"I mean—and it's something serious—I really am, you know, and I want to tell you."

"Go ahead, midget."

She did not seem altogether reassured, but plunged in gallantly:

"You thought I would be a good wife to you. You thought I knew everything a woman should know who agreed to live together with the man she loved, and make the most of life. But, Grant, I was and am really a humbug! I don't know how to manage a house; I have to leave it to the servants, and I can see enough, at least, to know that it isn't what it should be. There are a thousand little fancies of yours I don't know how to gratify, and I want to do it so, Grant! What shall I do?"

He responded by saying that he was very fond of his little Dora Copperfield and that he would buy her a poodle dog. He added, though, that she mustn't die—he needed her!

There was a laugh in his eyes, and he was but the tyrant man enjoying the discomfort of the one being to him; but when she curled a little closer and looked up in earnestness, he relented.

"That is nothing, dear," he said, "save that I'm afraid you have a little work ahead. Yes, it is right that you should know what you do not. You must learn. It is nothing for a clever woman, such as the one I have gained. I look to you, love, for the home and all the sweetness of it, and I wouldn't do that if I did not think that in the end there would be all pride and comfort for you. Down East they call this or that woman 'house-proud.' I want you to be 'house-proud.' No wife who is that but is doing very much for all about her, and I won't say any more, except that you must let me help you."

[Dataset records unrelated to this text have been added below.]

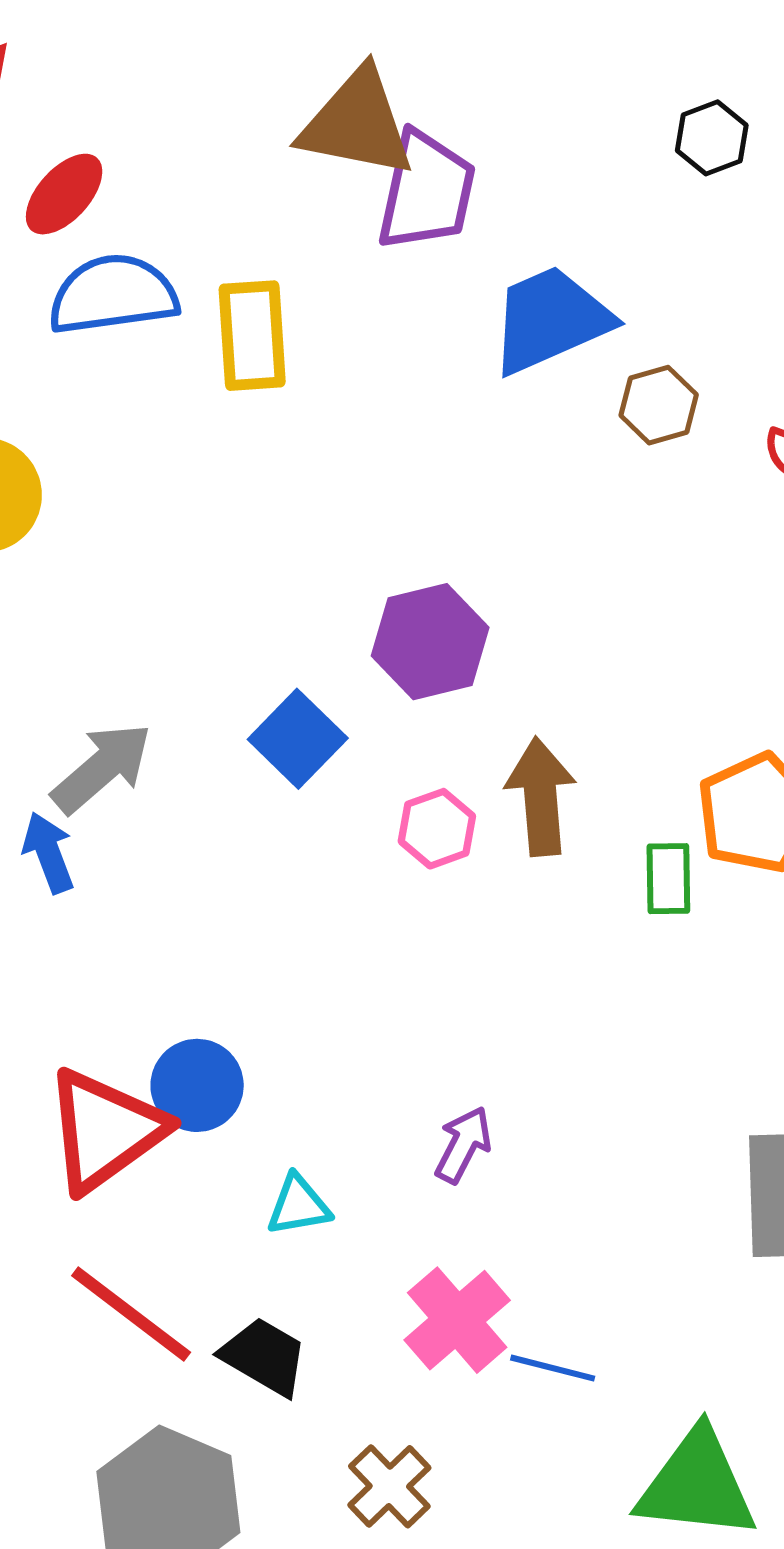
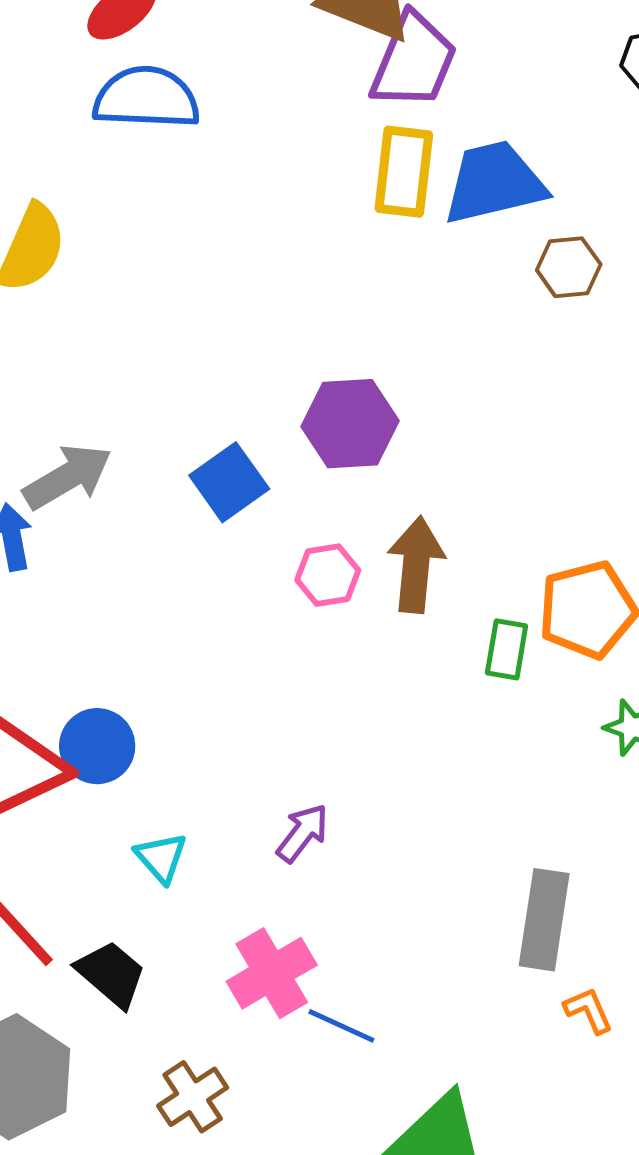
yellow rectangle: (252, 336) -> (404, 172), moved
cyan triangle: (298, 1205) -> (161, 858), turned 48

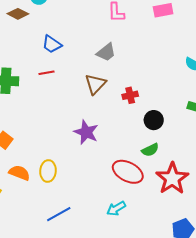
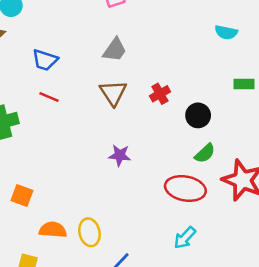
red line: (47, 73) -> (49, 97), turned 49
purple star: (86, 132) -> (120, 155), size x0.7
yellow ellipse: (48, 171) -> (89, 232), moved

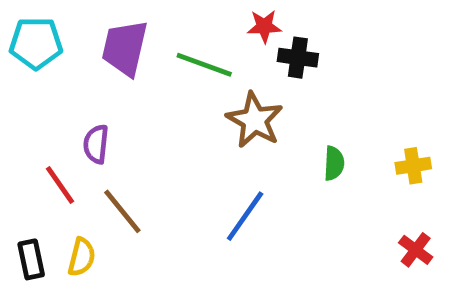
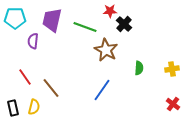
black cross: (298, 58) -> (124, 24), turned 35
purple semicircle: (96, 144) -> (33, 41), moved

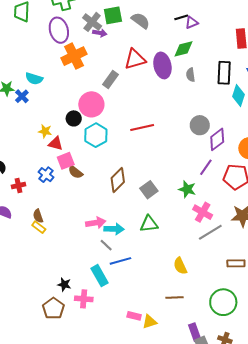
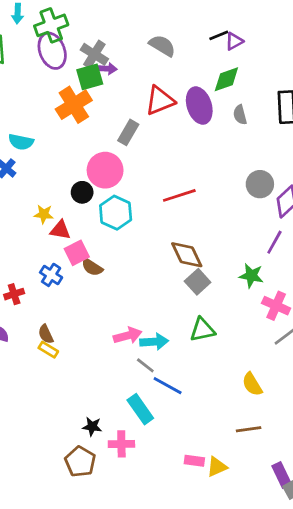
green square: (113, 15) -> (90, 77), moved
purple ellipse: (59, 30) -> (52, 51), moved
brown diamond: (118, 180) -> (187, 255), moved, turned -65
blue line: (120, 261) -> (168, 386), turned 50

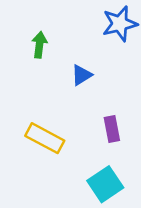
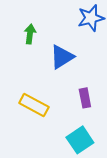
blue triangle: (82, 75) -> (62, 57), size x1.5

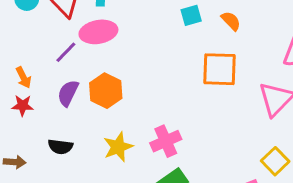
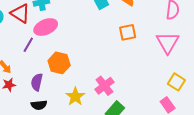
orange square: (219, 69) -> (128, 32), size x0.7
purple semicircle: (68, 93) -> (37, 82), moved

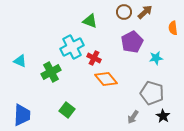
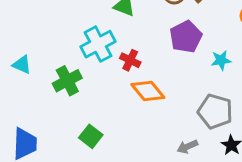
gray arrow: (133, 117) -> (187, 147), turned 32

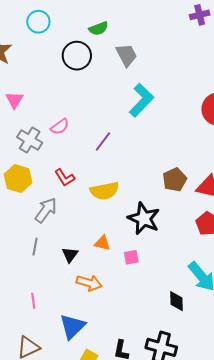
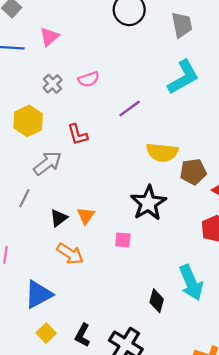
gray cross: (30, 140) -> (53, 84), size x0.7
yellow semicircle: (104, 191) -> (162, 152), moved
orange triangle: (102, 243) -> (86, 216), moved, turned 36

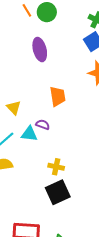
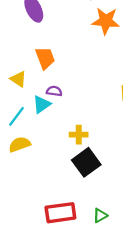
orange trapezoid: (58, 96) -> (45, 58), moved
cyan triangle: (29, 134) -> (42, 104), turned -30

And thenceforth ensued strange things. There were experiments, and there was even a cooking-school episode, Harlson, at this period, professing great weariness, and sometimes, after meals, simulating pains which required much attention, though drugs were vigorously refused. All he wanted was strictly personal care. It is to be feared that he was not honest as to details, though honest as a whole. And he would go marketing with the brown woman, who had become so practical, and they became critical together, and the gourmands, wise old men about town, whom he brought, occasionally, to dine with him, began to wonder how it was that they found such perfection at a private table. And, as for the woman, well, she passed so far beyond her clumsy Mentor that he became but as the babe which doesn't know, and had nothing to say in her august presence. He might talk about a cheese or a wine or some such trifle, but how small a portion of living are cheese and wine!

The first year of wedded life is experimental, though it be with the pair best mated since the world began. There is an unconscious dropping of all surface traits and all disguises, and a showing of heart and brain to the one other. Never lived the woman so self-contained and tactful that, at the end of a year, her husband, if he were a man of ordinary intelligence, did not know her for what she was worth; never the man so thoughtful and discreet that he was not estimated at his value by the one so near him. This I have been told by men and women who should know. I lack the trial which should give wisdom to myself, but I am inclined to accept the dictum of these others. It must be so, from force of circumstances.

It was pleasant to me to watch this man and woman. It seemed to me that the hard lines in Grant Harlson's face became, week by week and month by month, less harshly and clearly defined, while upon the face of his wife grew that new look of a content and ownership which marks the woman who sleeps in some man's arms, the one who owns her—the same look which Grant, with his broader experience and keener insight, used to recognize when he puzzled me so in telling whimsically, in the street cars, who were wedded, without looking at their rings. It may have been a fancy, but it seemed to me the two grew very much to look alike. It was in no feature, in nothing I can describe, but in something beyond words, in a certain way which cannot be defined. It may have been but the unconscious imitation by each of some trick of the other's speech, or manner, but it appeared a deeper thing. I cannot explain it.